Mad Scientess Jane Expat (nanila) wrote,
Mad Scientess Jane Expat

Barcelona, Day 3

I woke up much too early. I was so desperate for something non-alcoholic that I grabbed an orange juice from the hotel mini-bar and drank it all down without stopping for breath. That and a shower provided me with enough fuel to leave the hotel. We limped into the morning sunshine and stopped at Café Zurich in the Plaça de Catalunya. It was freezing cold, but sitting outside seemed appealing as a means of avoiding the thick layer of cigarette smoke that seems to permeate every eating and drinking establishment in the city. In short succession, we met a cat named Nino and a Frenchman at a neighboring table. Nino claimed my lap for Catalunya in his cracked, unmelodious voice.

Nino the Café Zurich cat

The Frenchman spoke wobbly Spanish, fluent French (duh) and no English. Marco speaks fluent Spanish and English and wobbly French. I speak wobbly Spanish, fluent English and no French. Our skill sets, therefore, were mostly orthogonal, as illustrated in the following table.

Our skill sets

The constant switching between languages as we tried to understand one another, coupled with the thick cobwebs of hangover clogging my brain, caused me to remain mostly silent, smiling and petting Nino.

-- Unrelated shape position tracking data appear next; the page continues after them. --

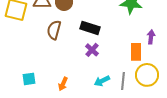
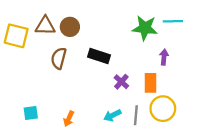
purple arrow: (151, 37) -> (164, 57), moved
purple cross: (92, 50) -> (121, 82), moved

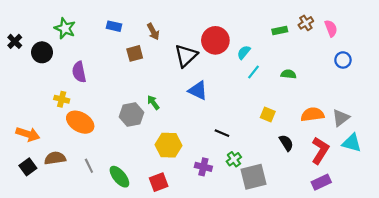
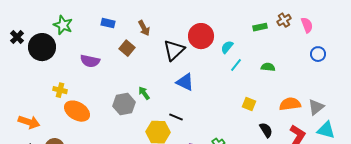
black circle: (42, 52) -> (42, 47), size x1.4
brown square: (135, 53) -> (127, 48), turned -35
purple semicircle: (79, 72) -> (90, 61), moved, turned -66
black line: (222, 133) -> (176, 117), moved

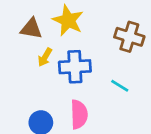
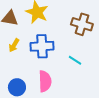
yellow arrow: (45, 57) -> (14, 45), moved

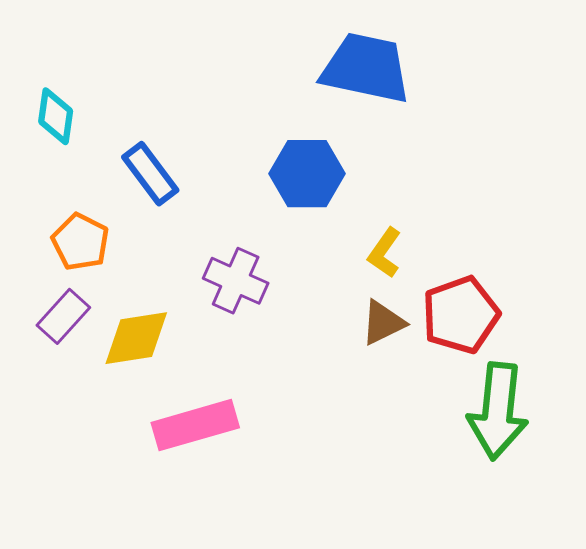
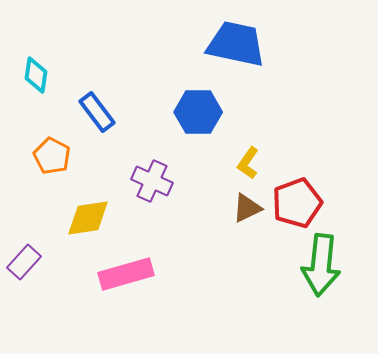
purple rectangle: (63, 316) -> (24, 262), moved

Me, el gato Nino and Frenchman shading his eyes

We had to return to the hotel for an hour so I could lie down and feel ill, but after that we window-shopped, walked through La Ribera, where I took most of the pictures in this post and sat down to a late and delicious lunch of Cuban food at Havana Vieja. Arroz con frijoles, ropa vieja, guava juice y mucho café make for a hangover cure that rivals even the full English.

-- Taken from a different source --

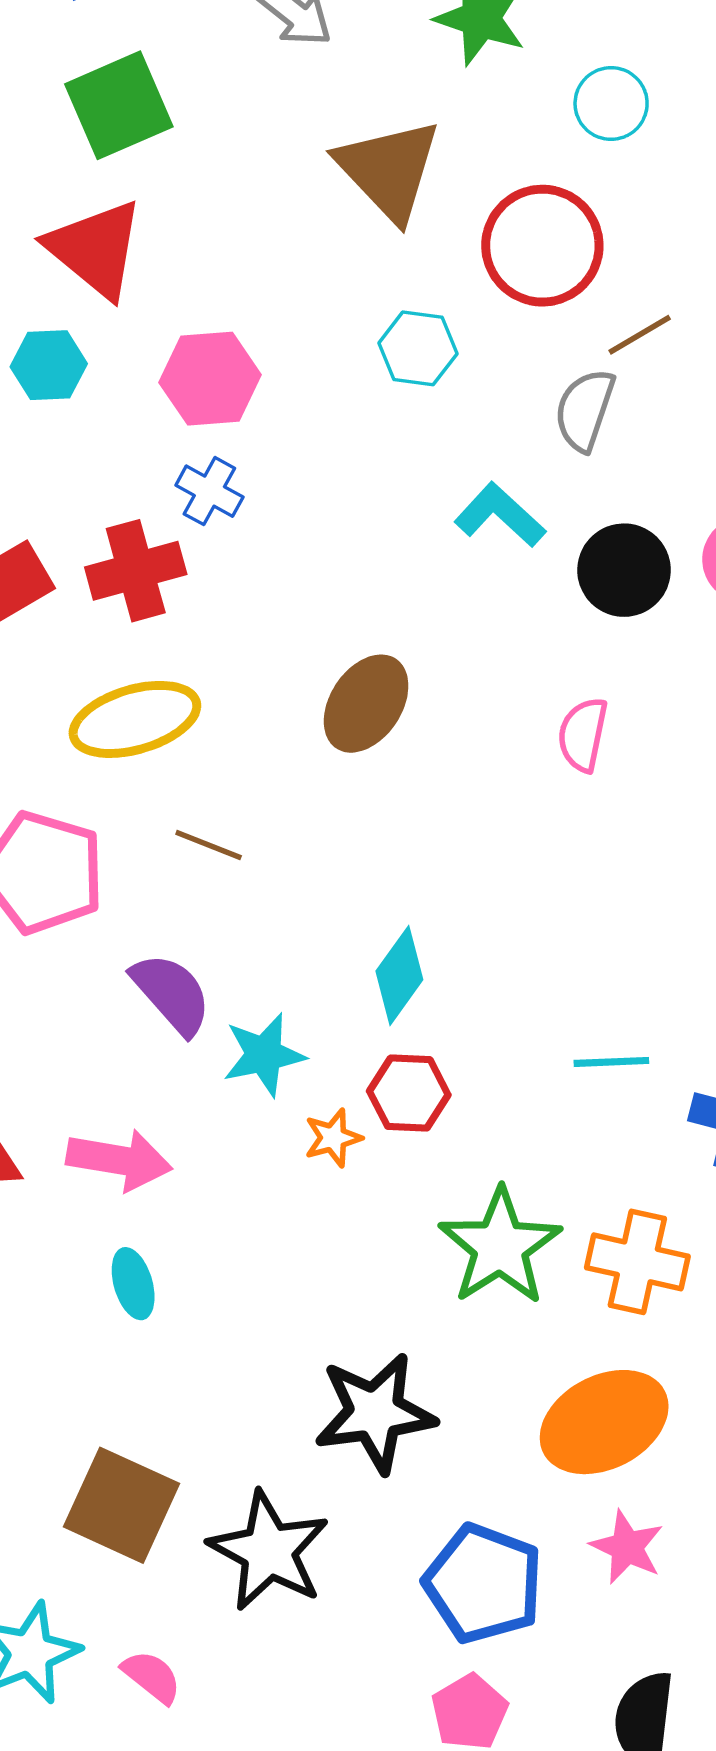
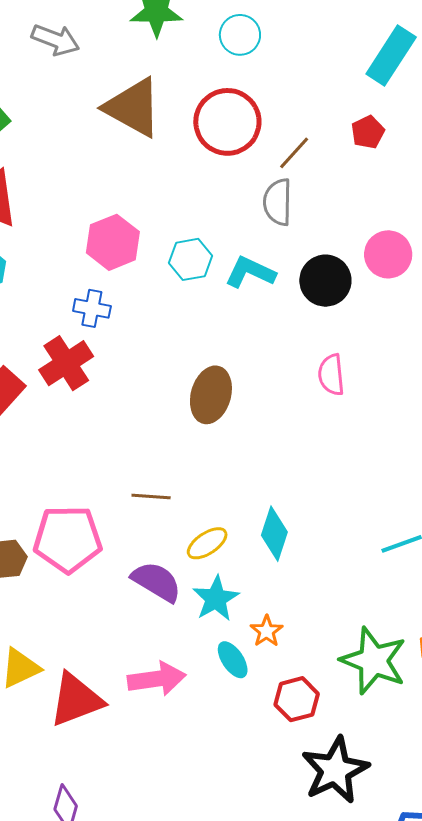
cyan hexagon: (418, 348) -> (190, 259), moved
pink hexagon: (210, 379) -> (113, 242), moved
yellow ellipse: (135, 719) -> (207, 543), moved, size x0.6
red hexagon: (409, 1093) -> (297, 699), moved
cyan ellipse: (133, 1284) -> (233, 660), moved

Candied fruit inside the Mercat de Santa Caterina

Our travels led us past another of the markets and eventually to the port itself.

One of the sets of windows is painted onMuseum, I don't remember which (hangover)

Water fountain. It doesn't work; we triedCenturies climb upwards

The stiff breezes sent us scurrying back to the Barri Gótic, where we stopped by cramped, low-lit, wood-beamed Salterio for fresh mint tea. It's made slowly, with one infusion of mint leaves allowed to steep for several minutes in sugar and hot water, and then a second bunch added to the pot and steeped a while longer. They served it in brass teapots with long curved spouts, and we poured it ourselves into tiny glasses. It was divine.